Paralelo a isso, chama a atenção o cuidado de Kendall, Shiv e Roman um para com o outro. Se a aproximação deles se fez necessária por motivos econômicos desde o casamento da mãe e da negociação da venda da WayStar, a morte de Logan permite uma reconfiguração na própria dinâmica familiar.   

E “Succession” demonstra isso de forma implícita em dois momentos emocionantes: as mãos de Kendall e Shiv e o abraço dos três no aeroporto. Resta saber, porém, se a disputa pela sucessão os fará lembrar disso – provavelmente não.

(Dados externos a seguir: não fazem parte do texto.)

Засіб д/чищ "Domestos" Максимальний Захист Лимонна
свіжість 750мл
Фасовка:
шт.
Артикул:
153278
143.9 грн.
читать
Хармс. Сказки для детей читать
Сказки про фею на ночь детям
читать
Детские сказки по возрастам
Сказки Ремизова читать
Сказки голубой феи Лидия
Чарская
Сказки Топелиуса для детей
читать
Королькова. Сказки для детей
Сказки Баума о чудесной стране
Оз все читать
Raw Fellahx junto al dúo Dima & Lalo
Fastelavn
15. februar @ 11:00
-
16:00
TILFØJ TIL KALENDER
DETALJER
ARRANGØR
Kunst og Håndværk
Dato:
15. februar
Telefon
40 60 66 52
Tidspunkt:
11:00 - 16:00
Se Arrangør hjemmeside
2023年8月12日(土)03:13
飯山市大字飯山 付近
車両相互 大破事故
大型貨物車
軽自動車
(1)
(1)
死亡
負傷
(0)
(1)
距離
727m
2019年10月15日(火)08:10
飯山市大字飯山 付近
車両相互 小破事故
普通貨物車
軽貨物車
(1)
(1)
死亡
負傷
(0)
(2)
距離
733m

De qualquer modo, Strong, Snook e Culkin preparem seus discursos, pois, o Emmy estará pronto para servi-los.  

A VULNERABILIDADE DE CONNOR 

Por fim, o que dizer de Connor? O candidato republicano se mostra uma grata surpresa nesta última temporada: no meio de dinossauros que se xingam, traem um ao outro e vivem às turras, o personagem de Alan Ruck expõe uma sobriedade e, ao mesmo tempo, vulnerabilidade comoventes.   

Connor tem a consciência de que sempre foi visto como um fracasso pelo pai e fica perceptível como a morte dele acaba sendo a retirada de um fardo, fato especialmente simbólico por ocorrer no dia do casamento dele com Willa (Justine Lupe), o qual Logan nem sequer fez questão de comparecer (quem sabe não teria sobrevivido se lá estivesse?). A conversa com a futura esposa em que admite o medo de perdê-la por conta de ser um homem velho diante de uma mulher nova e cheia de vida se junta à guarda baixa de todos os irmãos naquele momento tão decisivo para todos em que a arrogância e prepotência saem de cena para trazer a humanidade que tanto falta a eles em muitos momentos.  

E como se não bastasse tudo isso, “Succession” não esquece da essência da série com os jogos de poder entre as diversas peças do tabuleiro. A preocupação de Tom em ser citado ao lado de Logan no momento derradeiro, a disputa por quem produzirá o comunicado à imprensa e quais os nomes a serem citados, a queda nas ações com a notícia da morte de Logan… Tudo isso em 60 minutos. Obra-prima!